Paradoxalement, même si ces états d’esprit particuliers peuvent nous faire souffrir, ils nous sont très familiers et nous ne voulons et/ou n’arrivons pas toujours à en sortir. D’une certaine manière, ils peuvent correspondre à une prison dorée. Nous ressentons une tension entre l’envie de rester dans notre zone de confort, et l’envie d’en sortir pour tester de nouvelles choses.
Qu’est-ce que la zone de confort ?
C’est ce qui caractérise notre quotidien familier, prévisible, confortable, avec nos habitudes et nos routines qui nous donnent un sentiment de sécurité. Ce sont nos savoir-faire sur lesquels nous nous reposons en permanence, ce qui nous permet d’agir de façon automatique, naturelle. La satisfaction de nos besoins primordiaux donne sa raison d’être à la zone de confort, son côté positif. Mais cela suffit-il à nous rendre épanouis ?

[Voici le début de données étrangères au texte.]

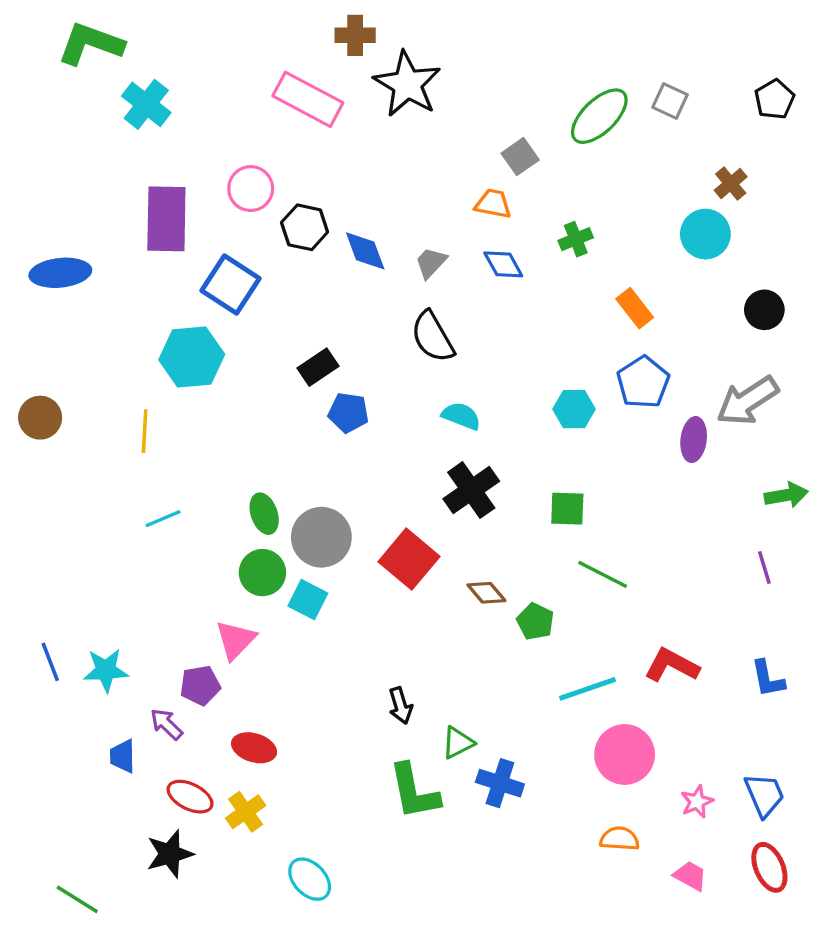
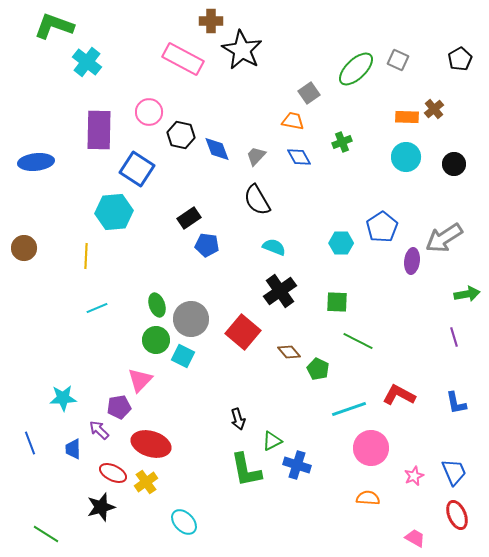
cyan circle: (705, 234) -> (406, 157), moved
orange rectangle: (635, 308) -> (407, 117), moved, turned -50
black circle: (764, 310) -> (454, 164), moved
blue line: (50, 662) -> (30, 443), moved
red ellipse: (254, 748) -> (151, 444), size x1.5
pink trapezoid: (690, 876) -> (415, 538), moved

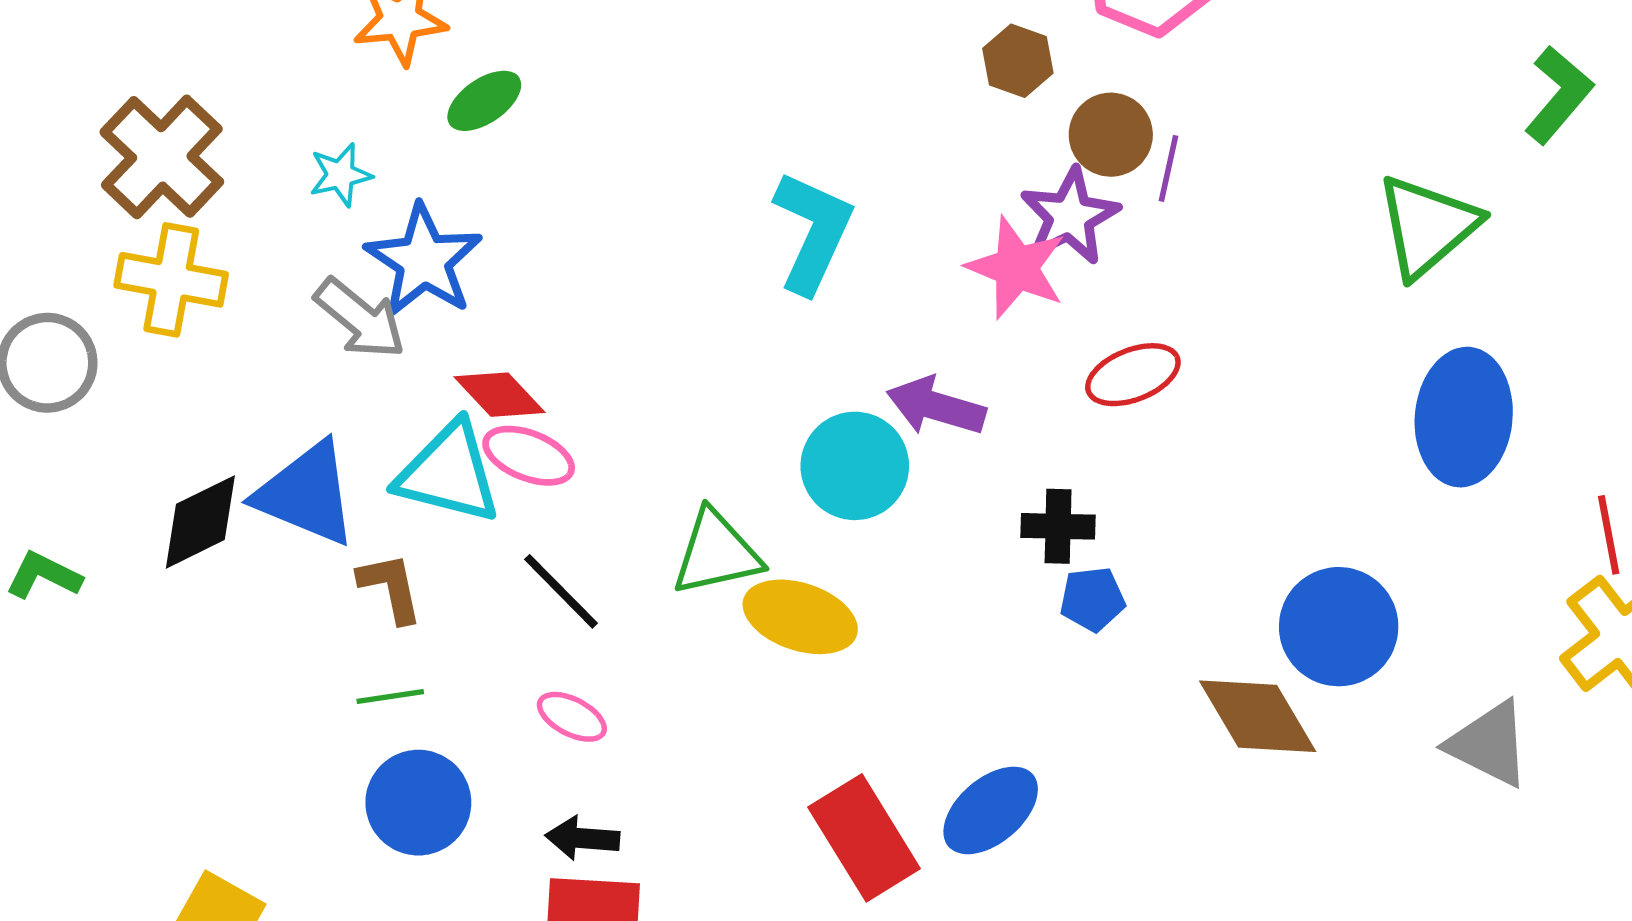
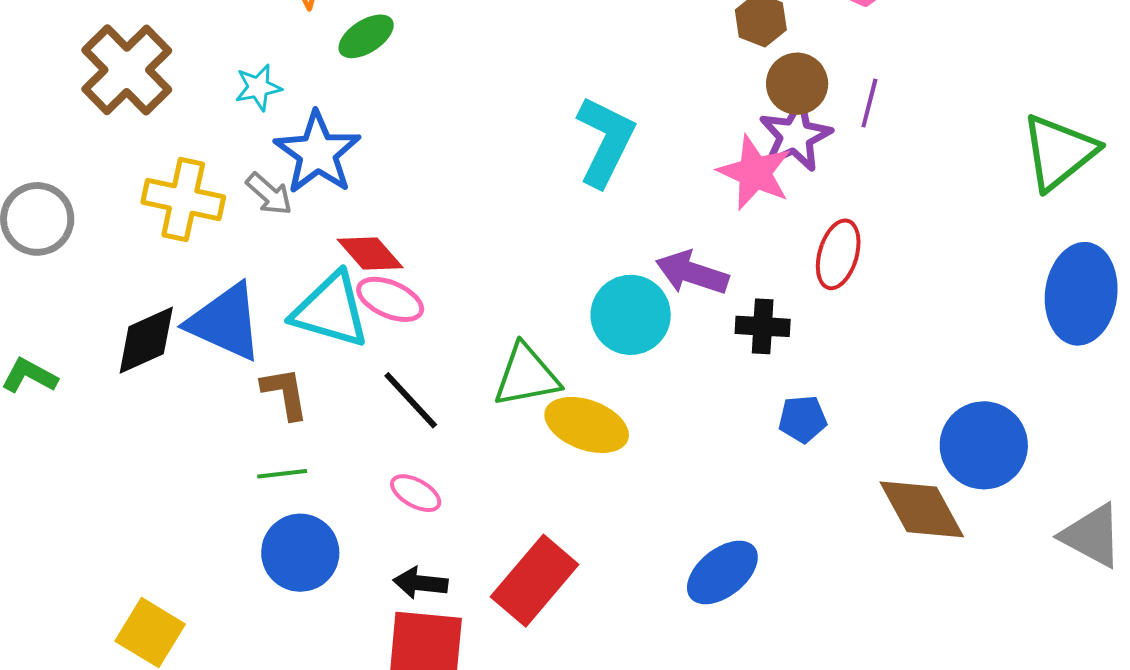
brown circle: (1111, 135) -> (797, 84), moved
yellow cross: (171, 280) -> (183, 200), moved
gray arrow: (360, 318) -> (269, 194), size x0.7
red ellipse: (1133, 375) -> (838, 254), turned -54
black cross: (1058, 526) -> (763, 326), moved
red rectangle: (864, 838) -> (535, 581), moved, turned 70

Qu’est-ce qui nous empêche de sortir de notre zone de confort ?
Bien souvent, la peur de l’échec ou du jugement d’autrui est suffisante. Nous nous sentons à l’aise dans notre prison dorée, nous nous contentons de ce que nous possédons, en apparence du moins. Une fois que nous l’avons atteinte, nous avons tendance à la considérer comme un acquis, et pourtant elle nous bride et limite notre propension à entreprendre de nouvelles expériences.
Quel est l’intérêt de sortir de notre zone de confort ?
Nous pouvons quitter et rerentrer dans notre zone de confort quand bon nous semble. C’est un phénomène naturel que nous provoquons lorsque nous prenons des risques, faisons des choix, prenons des initiatives, nous positionnons face à des personnes etc. Sortir de sa zone de confort nous confère une vision élargie du monde alentour, cela permet d’apprendre en se frottant à l’inconnu, de ne plus se sentir emprisonné dans notre routine, de changer nos habitudes en tentant des choses inhabituelles… Pour cela, il convient d’abord d’accepter d’avoir peur, d’affronter nos limites, et de faire face à des défaites, et aussi de se fixer des objectifs réalistes et de conserver de l’assurance pour les atteindre. Mais avant d’en sortir, il faut identifier sa propre zone de confort : être attentif à nos actions quotidiennes, peut-être les modifier légèrement pour observer les conséquences, afin de s’habituer progressivement aux changements et à l’imprévu.
Comment faites-vous pour vous extraire de la routine ? Qu’est-ce qui vous retient personnellement de sortir de votre zone de confort ?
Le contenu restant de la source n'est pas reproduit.